### What is expected
Print out each record below, unaltered and complete, without its images.

(Excerpts from a dataset)
___

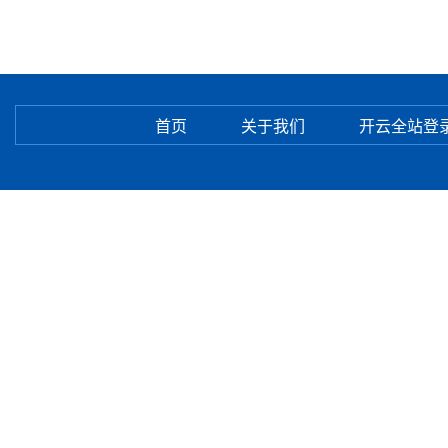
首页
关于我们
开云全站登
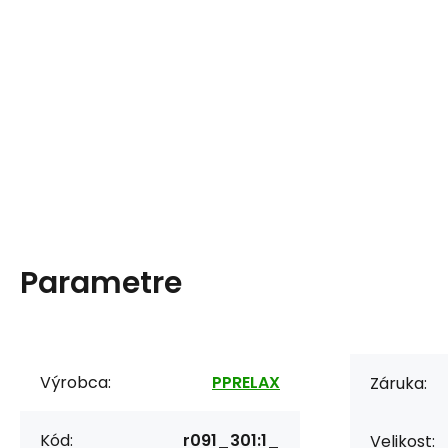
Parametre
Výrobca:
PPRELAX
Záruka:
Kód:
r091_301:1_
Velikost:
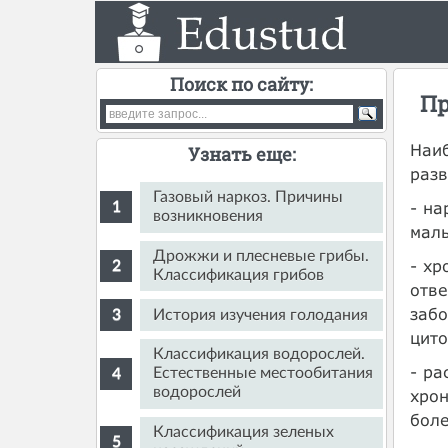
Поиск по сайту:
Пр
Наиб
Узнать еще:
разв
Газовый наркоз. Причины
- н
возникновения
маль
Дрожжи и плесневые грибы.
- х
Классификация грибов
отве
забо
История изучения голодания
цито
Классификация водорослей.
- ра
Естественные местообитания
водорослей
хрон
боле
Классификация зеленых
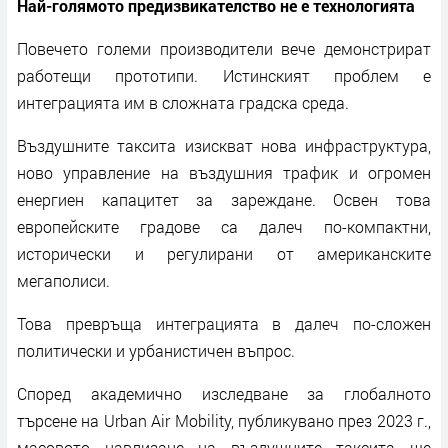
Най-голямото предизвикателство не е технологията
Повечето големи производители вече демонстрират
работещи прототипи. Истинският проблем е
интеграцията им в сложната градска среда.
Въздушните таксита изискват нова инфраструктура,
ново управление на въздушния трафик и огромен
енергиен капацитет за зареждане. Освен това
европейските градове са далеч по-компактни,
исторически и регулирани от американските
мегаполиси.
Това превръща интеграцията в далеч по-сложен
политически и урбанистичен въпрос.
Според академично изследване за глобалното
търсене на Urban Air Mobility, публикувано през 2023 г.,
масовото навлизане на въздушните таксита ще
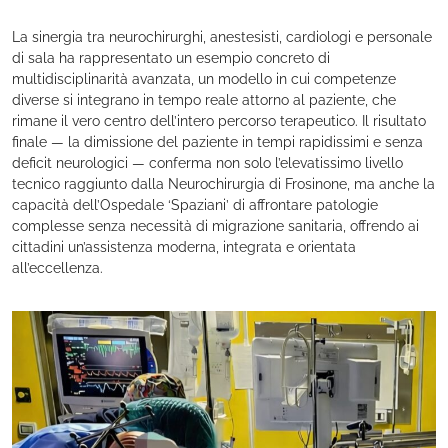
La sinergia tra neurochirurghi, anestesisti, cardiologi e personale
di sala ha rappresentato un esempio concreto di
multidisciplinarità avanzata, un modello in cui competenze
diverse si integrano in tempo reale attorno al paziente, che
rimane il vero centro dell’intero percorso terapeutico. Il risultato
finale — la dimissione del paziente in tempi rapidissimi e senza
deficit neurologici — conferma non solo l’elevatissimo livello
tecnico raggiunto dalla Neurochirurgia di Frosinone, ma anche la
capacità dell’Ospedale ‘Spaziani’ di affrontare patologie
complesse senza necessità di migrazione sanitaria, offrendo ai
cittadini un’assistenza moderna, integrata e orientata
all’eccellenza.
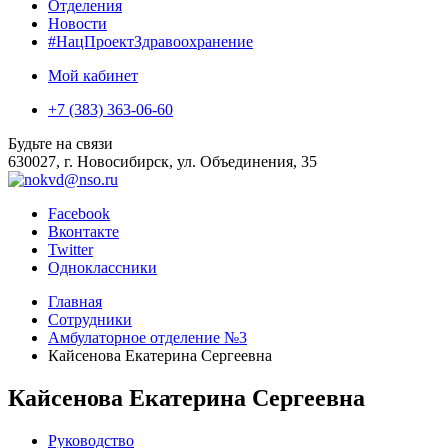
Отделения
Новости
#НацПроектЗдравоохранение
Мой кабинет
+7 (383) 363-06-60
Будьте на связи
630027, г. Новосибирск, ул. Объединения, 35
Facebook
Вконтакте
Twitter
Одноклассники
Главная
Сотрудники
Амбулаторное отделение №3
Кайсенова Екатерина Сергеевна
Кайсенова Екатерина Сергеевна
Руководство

___

### Solution to this task
首页
关于我们
开云全站登
Parametre
Výrobca:
PPRELAX
Záruka:
Kód:
r091_301:1_
Velikost:
Поиск по сайту:
Пр
Наиб
Узнать еще:
разв
Газовый наркоз. Причины
- н
возникновения
маль
Дрожжи и плесневые грибы.
- х
Классификация грибов
отве
забо
История изучения голодания
цито
Классификация водорослей.
- ра
Естественные местообитания
водорослей
хрон
боле
Классификация зеленых
Най-голямото предизвикателство не е технологията
Повечето големи производители вече демонстрират
работещи прототипи. Истинският проблем е
интеграцията им в сложната градска среда.
Въздушните таксита изискват нова инфраструктура,
ново управление на въздушния трафик и огромен
енергиен капацитет за зареждане. Освен това
европейските градове са далеч по-компактни,
исторически и регулирани от американските
мегаполиси.
Това превръща интеграцията в далеч по-сложен
политически и урбанистичен въпрос.
Според академично изследване за глобалното
търсене на Urban Air Mobility, публикувано през 2023 г.,
масовото навлизане на въздушните таксита ще
La sinergia tra neurochirurghi, anestesisti, cardiologi e personale
di sala ha rappresentato un esempio concreto di
multidisciplinarità avanzata, un modello in cui competenze
diverse si integrano in tempo reale attorno al paziente, che
rimane il vero centro dell’intero percorso terapeutico. Il risultato
finale — la dimissione del paziente in tempi rapidissimi e senza
deficit neurologici — conferma non solo l’elevatissimo livello
tecnico raggiunto dalla Neurochirurgia di Frosinone, ma anche la
capacità dell’Ospedale ‘Spaziani’ di affrontare patologie
complesse senza necessità di migrazione sanitaria, offrendo ai
cittadini un’assistenza moderna, integrata e orientata
all’eccellenza.
Отделения
Новости
#НацПроектЗдравоохранение
Мой кабинет
+7 (383) 363-06-60
Будьте на связи
630027, г. Новосибирск, ул. Объединения, 35
Facebook
Вконтакте
Twitter
Одноклассники
Главная
Сотрудники
Амбулаторное отделение №3
Кайсенова Екатерина Сергеевна
Кайсенова Екатерина Сергеевна
Руководство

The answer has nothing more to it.